In the entries that follow, find every line containing "Name" and copy it.
····················
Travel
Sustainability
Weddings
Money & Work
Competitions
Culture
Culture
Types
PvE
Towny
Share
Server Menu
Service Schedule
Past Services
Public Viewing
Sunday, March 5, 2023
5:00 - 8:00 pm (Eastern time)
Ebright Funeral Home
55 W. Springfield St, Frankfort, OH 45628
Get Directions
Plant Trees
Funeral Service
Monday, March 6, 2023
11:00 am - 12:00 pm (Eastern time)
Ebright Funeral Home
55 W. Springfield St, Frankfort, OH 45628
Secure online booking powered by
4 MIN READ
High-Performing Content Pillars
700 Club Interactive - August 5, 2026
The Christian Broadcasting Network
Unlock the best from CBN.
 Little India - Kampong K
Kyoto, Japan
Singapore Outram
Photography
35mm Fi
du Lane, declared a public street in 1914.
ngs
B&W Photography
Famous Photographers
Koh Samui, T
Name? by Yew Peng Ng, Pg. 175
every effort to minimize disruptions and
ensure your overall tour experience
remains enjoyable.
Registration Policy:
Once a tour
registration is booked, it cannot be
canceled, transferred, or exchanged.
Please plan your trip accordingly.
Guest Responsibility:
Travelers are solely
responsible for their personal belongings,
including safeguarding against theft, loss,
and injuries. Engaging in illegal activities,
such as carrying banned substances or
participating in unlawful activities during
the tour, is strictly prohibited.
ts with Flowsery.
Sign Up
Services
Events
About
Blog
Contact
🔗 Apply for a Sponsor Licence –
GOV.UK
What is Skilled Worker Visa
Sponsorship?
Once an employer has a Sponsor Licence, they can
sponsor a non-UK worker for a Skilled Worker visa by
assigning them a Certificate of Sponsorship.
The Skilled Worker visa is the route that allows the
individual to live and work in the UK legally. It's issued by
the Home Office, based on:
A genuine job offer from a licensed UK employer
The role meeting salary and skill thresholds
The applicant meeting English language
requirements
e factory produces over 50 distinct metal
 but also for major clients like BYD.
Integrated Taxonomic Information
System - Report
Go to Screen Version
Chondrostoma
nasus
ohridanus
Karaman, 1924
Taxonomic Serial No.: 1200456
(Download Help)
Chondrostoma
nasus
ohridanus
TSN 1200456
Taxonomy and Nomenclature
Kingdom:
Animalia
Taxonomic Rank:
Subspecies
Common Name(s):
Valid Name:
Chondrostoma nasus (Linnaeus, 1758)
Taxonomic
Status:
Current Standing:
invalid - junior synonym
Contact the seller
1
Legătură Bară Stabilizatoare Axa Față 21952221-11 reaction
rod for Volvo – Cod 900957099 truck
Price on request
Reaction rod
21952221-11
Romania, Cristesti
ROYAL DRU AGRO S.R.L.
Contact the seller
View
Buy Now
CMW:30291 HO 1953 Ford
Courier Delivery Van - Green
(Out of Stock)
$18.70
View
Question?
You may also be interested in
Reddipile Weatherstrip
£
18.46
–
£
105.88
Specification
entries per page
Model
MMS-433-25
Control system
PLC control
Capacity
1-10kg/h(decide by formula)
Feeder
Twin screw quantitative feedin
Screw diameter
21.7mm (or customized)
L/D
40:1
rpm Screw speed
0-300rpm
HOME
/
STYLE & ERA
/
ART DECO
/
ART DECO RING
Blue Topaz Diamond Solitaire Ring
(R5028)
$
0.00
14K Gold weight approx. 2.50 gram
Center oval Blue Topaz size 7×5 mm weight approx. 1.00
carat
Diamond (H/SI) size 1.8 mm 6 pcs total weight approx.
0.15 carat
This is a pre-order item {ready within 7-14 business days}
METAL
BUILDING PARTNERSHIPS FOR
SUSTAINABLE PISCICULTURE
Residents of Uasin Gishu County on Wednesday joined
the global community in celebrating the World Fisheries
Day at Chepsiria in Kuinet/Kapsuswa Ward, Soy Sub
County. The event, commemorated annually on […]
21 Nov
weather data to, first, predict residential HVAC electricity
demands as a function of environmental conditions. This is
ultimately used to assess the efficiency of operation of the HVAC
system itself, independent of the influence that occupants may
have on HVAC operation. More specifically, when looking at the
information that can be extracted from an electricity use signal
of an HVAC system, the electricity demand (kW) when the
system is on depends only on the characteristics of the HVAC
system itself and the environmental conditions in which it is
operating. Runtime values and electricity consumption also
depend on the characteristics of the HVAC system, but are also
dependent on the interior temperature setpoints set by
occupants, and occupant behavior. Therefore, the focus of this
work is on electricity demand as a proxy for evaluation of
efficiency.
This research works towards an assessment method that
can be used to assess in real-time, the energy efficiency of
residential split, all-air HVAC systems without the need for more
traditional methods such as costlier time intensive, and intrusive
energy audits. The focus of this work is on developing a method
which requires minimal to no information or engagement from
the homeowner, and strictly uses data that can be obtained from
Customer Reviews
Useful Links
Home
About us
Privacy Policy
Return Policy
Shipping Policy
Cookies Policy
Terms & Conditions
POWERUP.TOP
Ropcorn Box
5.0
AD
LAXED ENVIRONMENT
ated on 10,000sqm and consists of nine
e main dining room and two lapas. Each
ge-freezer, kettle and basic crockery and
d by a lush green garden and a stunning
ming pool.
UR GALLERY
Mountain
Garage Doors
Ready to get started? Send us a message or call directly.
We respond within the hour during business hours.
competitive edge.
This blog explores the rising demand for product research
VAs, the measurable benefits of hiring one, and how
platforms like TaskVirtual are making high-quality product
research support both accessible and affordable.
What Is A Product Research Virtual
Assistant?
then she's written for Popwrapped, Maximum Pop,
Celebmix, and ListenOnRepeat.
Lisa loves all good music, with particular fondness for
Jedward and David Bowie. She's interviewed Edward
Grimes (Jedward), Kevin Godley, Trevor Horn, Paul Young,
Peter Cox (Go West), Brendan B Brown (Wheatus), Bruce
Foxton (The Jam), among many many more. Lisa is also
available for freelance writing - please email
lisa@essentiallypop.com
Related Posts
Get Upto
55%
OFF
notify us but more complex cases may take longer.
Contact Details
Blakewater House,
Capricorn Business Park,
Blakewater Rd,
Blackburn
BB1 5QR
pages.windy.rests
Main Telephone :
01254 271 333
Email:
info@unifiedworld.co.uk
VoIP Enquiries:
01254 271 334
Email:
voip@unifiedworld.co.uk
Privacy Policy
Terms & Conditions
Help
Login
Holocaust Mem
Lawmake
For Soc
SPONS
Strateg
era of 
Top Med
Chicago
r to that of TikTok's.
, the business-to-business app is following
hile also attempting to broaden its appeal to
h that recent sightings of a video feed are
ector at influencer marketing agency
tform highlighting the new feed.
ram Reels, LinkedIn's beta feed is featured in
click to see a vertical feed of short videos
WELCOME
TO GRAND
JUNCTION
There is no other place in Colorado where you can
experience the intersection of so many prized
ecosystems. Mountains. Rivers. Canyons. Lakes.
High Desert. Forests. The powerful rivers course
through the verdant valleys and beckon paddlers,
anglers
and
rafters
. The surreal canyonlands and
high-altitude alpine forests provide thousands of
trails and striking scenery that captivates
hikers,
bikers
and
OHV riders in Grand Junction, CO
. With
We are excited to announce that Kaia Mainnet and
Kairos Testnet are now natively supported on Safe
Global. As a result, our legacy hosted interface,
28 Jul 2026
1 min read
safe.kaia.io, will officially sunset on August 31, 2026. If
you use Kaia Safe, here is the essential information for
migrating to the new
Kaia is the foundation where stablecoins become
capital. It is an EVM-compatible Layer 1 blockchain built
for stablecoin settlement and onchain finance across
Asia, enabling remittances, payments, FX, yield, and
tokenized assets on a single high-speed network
····················
# [RESULT OF THE TASK]
Name? by Yew Peng Ng, Pg. 175
Common Name(s):
Valid Name:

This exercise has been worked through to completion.